Solr in OSX El-Capitan

 

STEP 1: for osx solr can be installed from Homebrew

$ brew install solr

1

 

STEP 2: To launch Solr, run:

$ solr start -e cloud -noprompt  (from inside the bin directory if solr is not on the path)

2

 

STEP 3: Then open http://localhost:8983/solr in browser you will see solr admin ui

3

 

STEP 4: INDEXING DATA – now the Solr server is up and running, but it doesn’t contain any data. The solr/bin directory includes the post* tool in order to facilitate getting various types of documents into Solr. We’ll use this tool for indexing examples as below.

$ brew info solr
$ cd /usr/local/Cellar/solr/6.1.0/bin
$ post -c gettingstarted /usr/local/Cellar/solr/6.1.0/example/exampledocs/

4

The command-line breaks down as follows:

  • -c gettingstarted: name of the collection to index into
  • /usr/local/Cellar/solr/6.1.0/example/exampledocs/: a relative path of the directory which is to be indexed

NOTE: You can browse the documents indexed at http://localhost:8983/solr/gettingstarted/browse.

Indexing a CSV: 

$ post -c gettingstarted example/exampledocs/books.csv

Other indexing techniques: 

  • Import records from a database using the Data Import Handler (DIH).
  • Use SolrJ from JVM-based languages or other Solr clients to programatically create documents to send to Solr.
  • Use the Admin UI core-specific Documents tab to paste in a document to be indexed, or select Document Builder from the Document Type dropdown to build a document.

5

Updating Data: You will notice that even if you index content more than once, it does not duplicate the results. This is because the example schema.xml specifies a “uniqueKey” field called “id“. Whenever you POST commands to Solr to add a document with the same value for the uniqueKey as an existing document, it automatically replaces it. You can see that that has happened by looking at the values for numDocs and maxDoc in the core-specific Overview section of the Solr Admin UI. numDocs represents the number of searchable documents in the index (and will be larger than the number of XML, JSON, or CSV files since some files contained more than one document). The maxDoc value may be larger as the maxDoc count includes logically deleted documents that have not yet been physically removed from the index. You can re-post the sample files over and over again as much as you want and numDocs will never increase, because the new documents will constantly be replacing the old. Go ahead and edit any of the existing example data files, change some of the data, and re-run the SimplePostTool command. You’ll see your changes reflected in subsequent searches.

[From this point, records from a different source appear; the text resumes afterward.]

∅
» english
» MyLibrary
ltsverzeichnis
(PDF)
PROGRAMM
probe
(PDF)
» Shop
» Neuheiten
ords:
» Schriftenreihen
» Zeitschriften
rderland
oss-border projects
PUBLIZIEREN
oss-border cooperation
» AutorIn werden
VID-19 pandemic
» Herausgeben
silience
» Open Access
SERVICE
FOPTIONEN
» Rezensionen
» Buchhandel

Deleting Data: You can delete data by POSTing a delete command to the update URL and specifying the value of the document’s unique key field, or a query that matches multiple documents. Execute the following command to delete a specific document:

$ bin/post -c gettingstarted -d "<delete><id>SP2514N<id></delete>"

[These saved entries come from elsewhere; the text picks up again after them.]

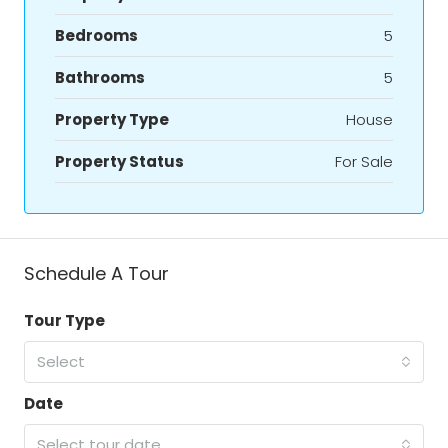
Bedrooms
5
Bathrooms
5
Property Type
House
Property Status
For Sale
Schedule A Tour
Tour Type
Select
Date
Select tour date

Searching: Solr can be queried via REST clients, cURL, wget, Chrome POSTMAN, etc., as well as via the native clients available for many programming languages. The Solr Admin UI includes a query builder interface – see the gettingstarted query tab at http://localhost:8983/solr/#/gettingstarted_shard1_replica1/query. If you click the Execute Query button without changing anything in the form, you’ll get 10 documents in JSON format (*:* in the q param matches all documents):

Solr Quick Start: gettingstarted Query tab

The URL sent by the Admin UI to Solr is shown in light grey near the top right of the above screenshot – if you click on it, your browser will show you the raw response. To use cURL, give the same URL in quotes on the curl command line:

$ curl "http://localhost:8983/solr/gettingstarted/select?q=*%3A*"wt=json&"indent=true"

In the above URL, the “:” in “q=*:*” has been URL-encoded as “%3A“, but since “:” has no reserved purpose in the query component of the URL (after the “?“), you don’t need to URL encode it. So the following also works:

$ curl "http://localhost:8983/solr/gettingstarted/select?q=*:*"wt=json"indent=true"

 

Basics: Search for a single term, To search for a term, give it as the q param value in the core-specific Solr Admin UI Query section, replace *:* with the term you want to find. To search for “foundation”:

$ curl "http://localhost:8983/solr/gettingstarted/select?wt=json"indent=true&"q=foundation"

You’ll see:


/solr-5.3.1$ curl "http://localhost:8983/solr/gettingstarted/select?wt=json&indent=true&q=foundation"
{
  "responseHeader":{
    "status":0,
    "QTime":0,
    "params":{
      "indent":"true",
      "q":"foundation",
      "wt":"json"}},
  "response":{"numFound":2812,"start":0,"docs":[
      {
        "id":"0553293354",
        "cat":["book"],
        "name":"Foundation",
...

The response indicates that there are 2812 hits ("numFound":2812), of which the first 10 were returned, since by default start=0 and rows=10. You can specify these params to page through results, where start is the (zero-based) position of the first result to return, and rows is the page size.

To restrict fields returned in the response, use the fl param, which takes a comma-separated list of field names. E.g. to only return the id field:

$ curl "http://localhost:8983/solr/gettingstarted/select?wt=json"indent=true"q=foundation"fl=id"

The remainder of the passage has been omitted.